I am a Computer Vision Researcher and Senior Software Engineer (Machine Learning) at Silicon Orchard Ltd, focusing on multimodal clustering, physics guided image clustering, anomaly detection in satellite images, multimodal large language models, agentic applications, zero-shot learning, automated tool generation for LLM agents, and risk prediction in AI-generated code.
Previously, at Apurba Technologies, I specialized in Optical Character Recognition (OCR), developing solutions for text recognition, document layout analysis, and post-OCR corrections using LLMs. My work also included leveraging GANs for image enhancement and building multimodal AI for healthcare applications.
Recently, I’ve developed an interest in 3D view synthesis and object reconstruction.

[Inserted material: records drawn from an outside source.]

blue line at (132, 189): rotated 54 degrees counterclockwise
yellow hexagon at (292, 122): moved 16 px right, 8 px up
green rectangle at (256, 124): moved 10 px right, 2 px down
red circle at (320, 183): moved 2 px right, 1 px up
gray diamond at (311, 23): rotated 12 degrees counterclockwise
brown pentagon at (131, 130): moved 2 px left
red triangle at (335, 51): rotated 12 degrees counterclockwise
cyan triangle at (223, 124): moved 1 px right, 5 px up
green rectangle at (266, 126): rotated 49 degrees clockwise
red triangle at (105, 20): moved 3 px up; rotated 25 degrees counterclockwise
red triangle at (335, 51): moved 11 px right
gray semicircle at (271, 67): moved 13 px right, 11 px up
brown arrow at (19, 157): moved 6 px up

I am exploring techniques such as 3D reconstructions (SfM, MVS, SLAM), camera parameter estimation(PnP, bundle adjustment), novel view synthesis (NeRF, 3DGS), Radiance Field, and 3D rasterization, with a focus on improving performance, accuracy, and detail in 3D object reconstruction.
I hold a Bachelor’s degree in Computer Science and Engineering from Daffodil International University and am driven by a passion for innovation and advancing AI and Computer Vision technologies.
- Our team has been selected as a semi-finalist in the CivX Data to Decision Challenge: Harnessing Digital Twin Data for Intelligent Decisions.
- Our work on Advanced Tool Learning and Selection System (ATLASS) is accepted as a full paper for presentation in CISOSE 2025.
- Starting new position as a Senior Software Engineer (Machine Learning) at Silicon Orchard Ltd.
- Our work on the Enhancement of Bengali OCR is Accepted at WACV 2024, Workshop on Vision-Based Understanding for Low-Resource Languages.
- I am serving as a Program Committee for ICMLA 2024.
- Our work on OCR for Versatile Documents is Accepted at IEEE BigData 2023.
- Our work on the biggest Bangla Character and Word Level Dataset is Accepted at the EMNLP 2023 Industry Track.